Mikhail Kalashnikov — Psychic Modeling

Psychic Modeling: The Problem of Identifying Minimal Lottery Ticket Set

For a long time I was planning to find some time to work through the book “The Algorithm Design Manual” by Steven Skiena^[1]. It is well recognized by many as a great source of algorithm wisdoms.

When that day has come, soon I discovered that I can’t get past Chapter 1. One thing threw me out of balance, right from the beginning. That was the problem that the author of the book, Mr. Skiena, offers to solve to his reader, under the implementation exersize section of the first chapter.

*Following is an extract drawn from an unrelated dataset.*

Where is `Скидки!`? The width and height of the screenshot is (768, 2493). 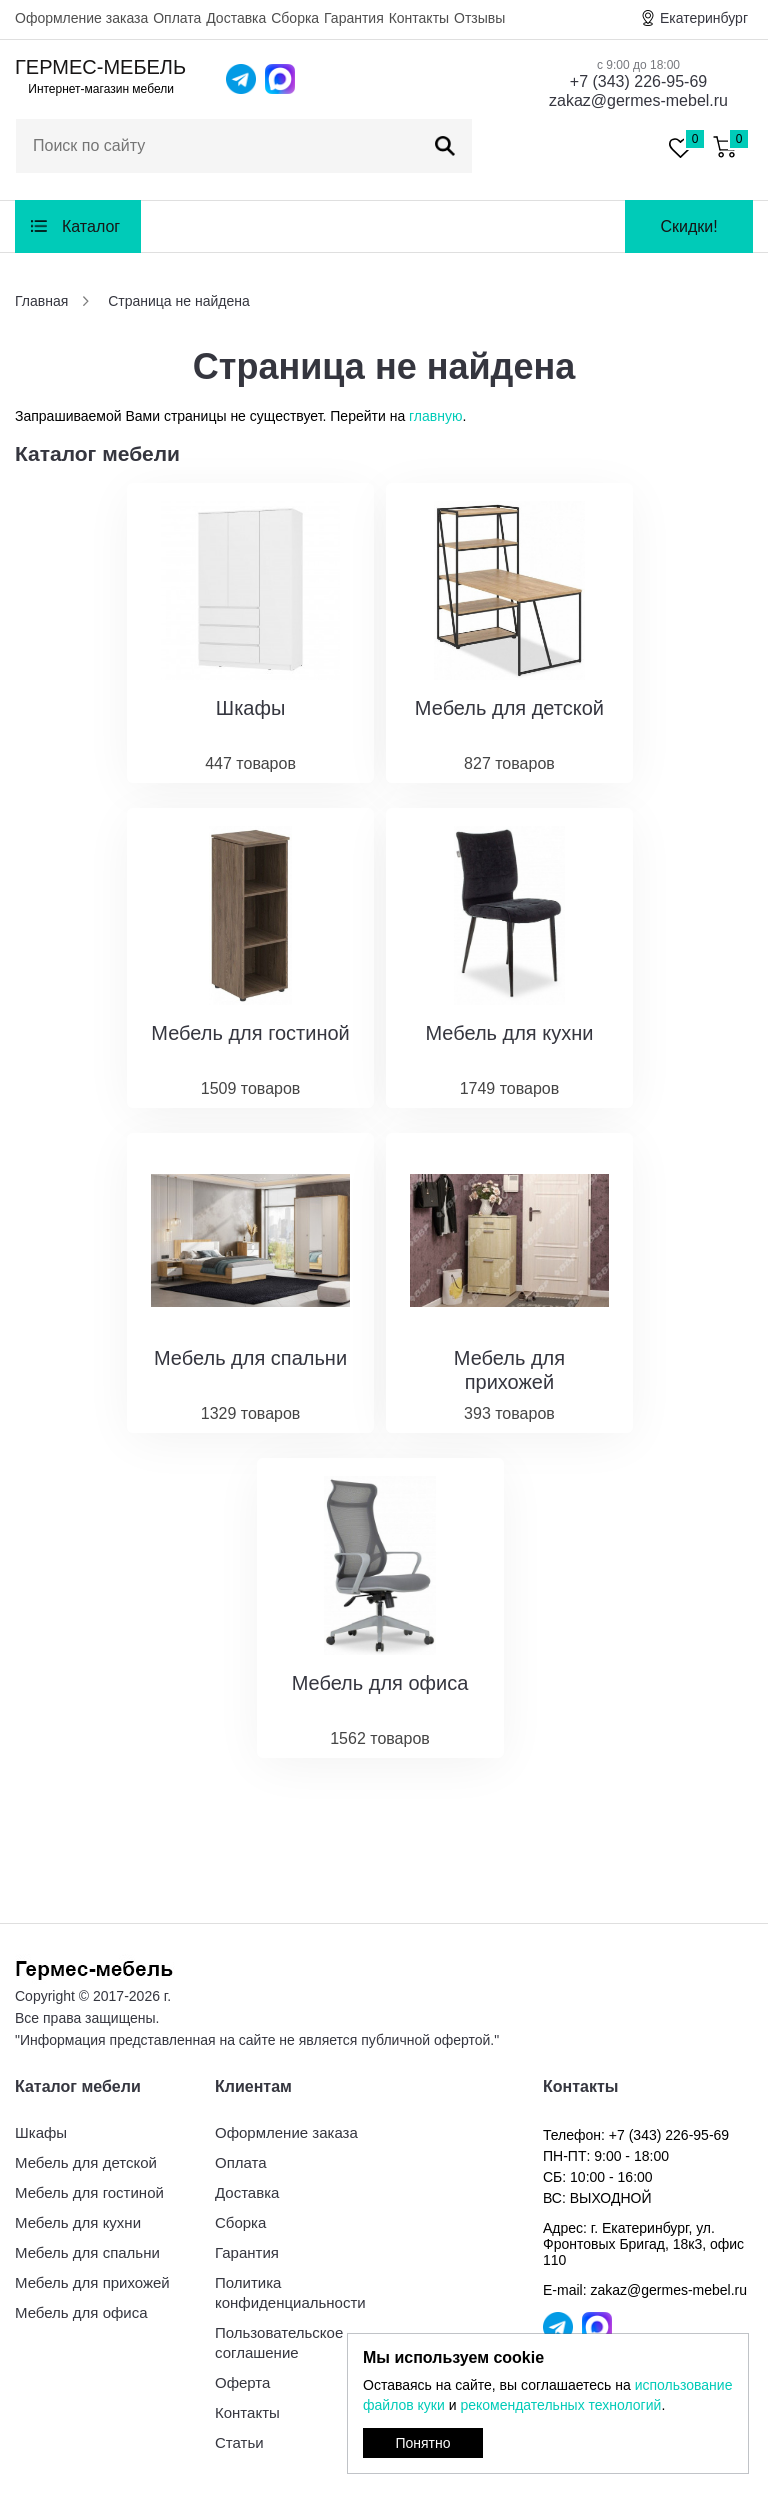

I’ll try to make a claim that neither the book nor the referenced paper present an optimal working solution for the given exercize. And for that reason it is likely to be a source of confusions to many readers.

Problem statement

Below is my brief paraphrase of the problem description

Imagine a lottery system with the following rules:

A ticket consists of `R` numbers, selected from 1 to `S`.
Ticket numbers are only placeholders, you may fill the blanks with any numbers you want.
You can buy as many tickets as you want.
At the end of the day, the lottery organizers draft `K` numbers and call it a master ticket.
Any ticket you may buy will be a winning ticket, only if there are `L` common numbers between your and the master ticket.

Imagine, there are some people (in the book they are called psychics, I will call them lottery insiders) who can guarantee you the following edge:

There is a reduced set of `N` numbers out of `S`, say, 1 to 15.
It is guaranteed that `J` out of set `N` will be on a master ticket.

The question is: Given the input numbers: `N <= R <= J <= L`, What is the minimum set of tickets you need to buy, in order to guarantee to have at least one winning ticket?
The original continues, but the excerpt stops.